2. O 3-4-3 de Rúben Amorim »» Surpresas no 11 com a entrada e Fatawu, a manutenção do Chermiti e a descida do Pedro Gonçalves para o meio. O plano passava por deixar a Ugarte quase todo o meio campo, deixando PG sair na pressão na esquerda. Mexida cedo para ganhar reactividade. A equipa entrou desempoeirada.
3. O 4-3-3 de Sérgio Conceição »» FC Porto muito desfalcado, a fazer o que pôde com o que tinha. Responsabilidade e liberdade para o Pepê de procurar bola em todos os espaços. Zaidu mais posicional, procura de profundidade do João Mário e Galeno, e pouco mais.
O pior FC Porto dos tempos recentes.
4. Perder com naturalidade »» A derrota não surpreendeu, nem a forma como ocorreu. Conceição e o FC Porto tiveram vantagem emocional e conseguiram levar o jogo para onde quiseram. Mesmo jogando muito pouco, foram fortes e agressivos nos duelos, cínicos na gestão do jogo, colocando liderança em campo.

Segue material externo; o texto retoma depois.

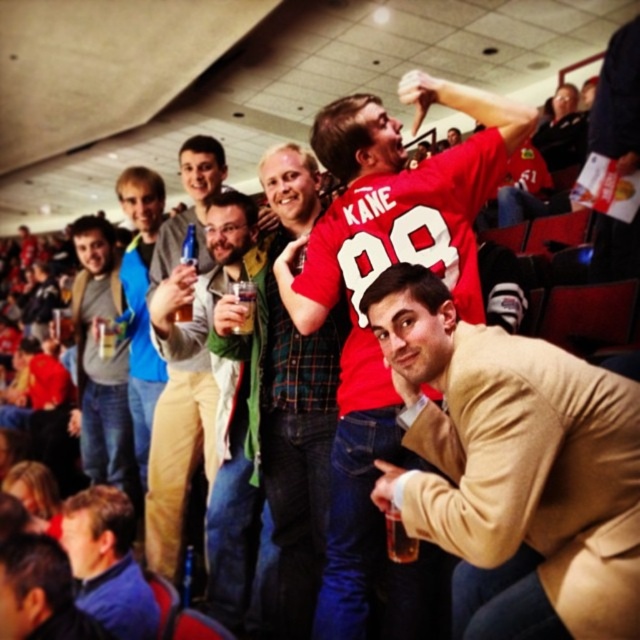 Is tan sweater at center to the right of dark brown leather jacket at lower left from the viewer's perspective?

Indeed, tan sweater at center is positioned on the right side of dark brown leather jacket at lower left.

Does tan sweater at center come behind dark brown leather jacket at lower left?

No, it is in front of dark brown leather jacket at lower left.

Is point (401, 298) in front of point (61, 608)?

Yes, point (401, 298) is closer to viewer.

Identify the location of tan sweater at center. (513, 468).

Is blue fabric jacket at lower left bigger than dark brown leather jacket at lower left?

Yes.

Who is more distant from viewer, [96,529] or [54,557]?

Positioned behind is point [96,529].

Locate an element on the screen. blue fabric jacket at lower left is located at coordinates (108, 563).

Looking at this image, does green plaid shirt at center have a smaller size compared to clear plastic cup at center?

Incorrect, green plaid shirt at center is not smaller in size than clear plastic cup at center.

Is point (278, 570) positioned behind point (250, 308)?

That is True.

Locate an element on the screen. green plaid shirt at center is located at coordinates (x=289, y=394). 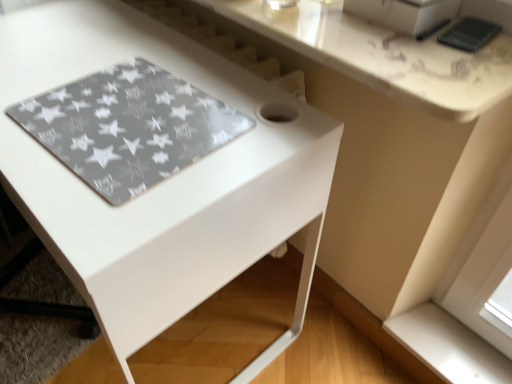 Question: Visually, is white glossy counter top at upper center positioned to the left or to the right of white smooth window sill at lower right?

Choices:
 (A) right
 (B) left

Answer: (B)

Question: Considering the positions of white glossy counter top at upper center and white smooth window sill at lower right in the image, is white glossy counter top at upper center taller or shorter than white smooth window sill at lower right?

Choices:
 (A) short
 (B) tall

Answer: (A)

Question: Considering the real-world distances, which object is farthest from the black matte phone at upper right?

Choices:
 (A) white glossy counter top at upper center
 (B) white glossy table at center
 (C) transparent star-patterned mat at lower left
 (D) white smooth window sill at lower right

Answer: (D)

Question: Which is farther from the white smooth window sill at lower right?

Choices:
 (A) white glossy table at center
 (B) white glossy counter top at upper center
 (C) black matte phone at upper right
 (D) transparent star-patterned mat at lower left

Answer: (D) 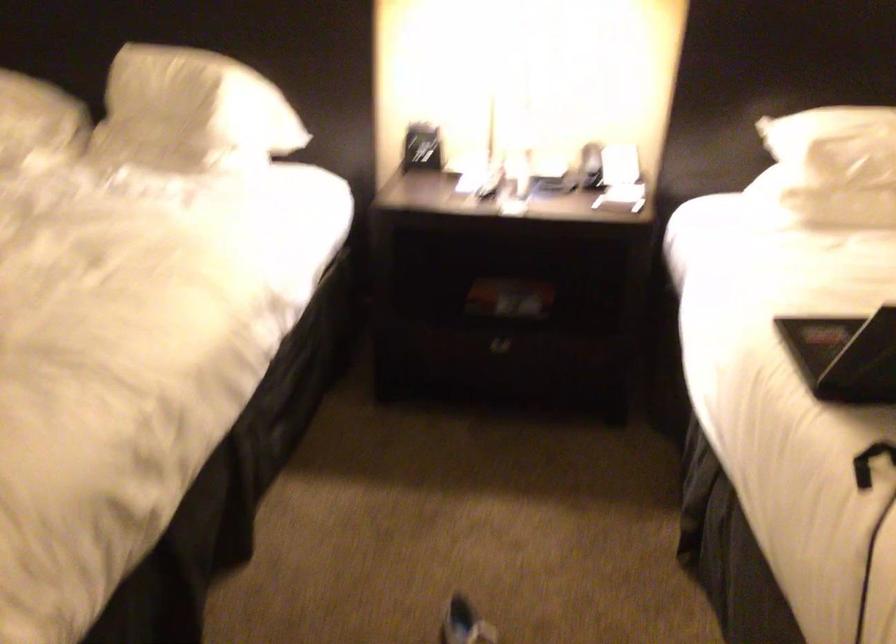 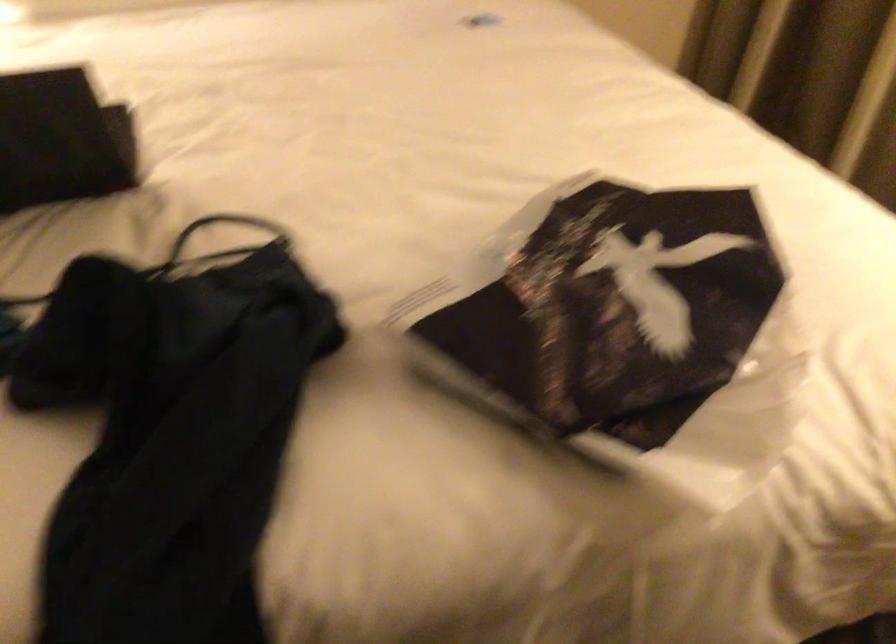 Question: The images are taken continuously from a first-person perspective. In which direction is your viewpoint rotating?

Choices:
 (A) Left
 (B) Right
 (C) Up
 (D) Down

Answer: (B) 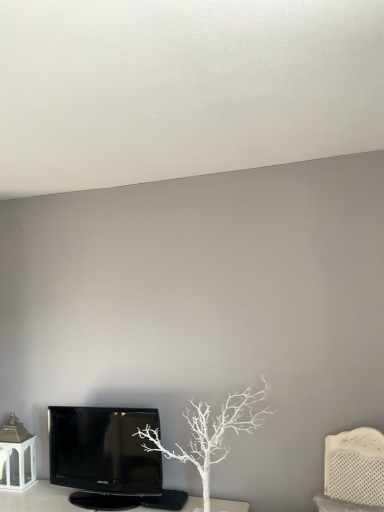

5. Saber reagir. »» O peso da derrota e de vários jogos com campo inclinado, tornou a missão especialmente difícil para o Sporting quando em desvantagem. Mas é nessas alturas em que a equipa precisa de quem queira a bola para assumir a responsabilidade. Amorim tem de exigir isso aos seus jogadores.
6. Reflectir sobre o insucesso »» Estou convencido que, quando o Sporting colocar mais jogadores em zona de finalização, marcará mais golos, mas sobretudo criará mais dificuldades aos rivais. O Sporting sofreu novamente um golo de um lançamento do GR. Não é preciso fazer 30 passes para criar desconforto.
7. Saber ser justo »» O Sporting tem perdido vários jogos em que não foi inferior, e até foi superior ao adversário. Isso acontece no futebol porque há muito poucos golos e a ineficácia tão frequentemente dita o resultado. Mas tem sido “apenas” a eficácia a faltar, pouco mais para melhorar.
8. Diz-me como jogas em Chaves e dir-te-ei quem és »» A única resposta que a equipa pode dar agora é cerrar os dentes e dar a vida em campo. Análises, reflexões, o que falta, como melhorar, tudo isso pode ficar para depois porque ser melhor, não tem faltado. Tem de ser pela força do querer.
9. Em suma »» Custa muito perder um jogo contra esta equipa do FC Porto, restos da podridão, epítome da falta de valores. Mas é este o rival que teremos de ultrapassar para sermos mais felizes e o desporto ser mais saudável. E para isso, é preciso trabalhar para o presente e para a o futuro.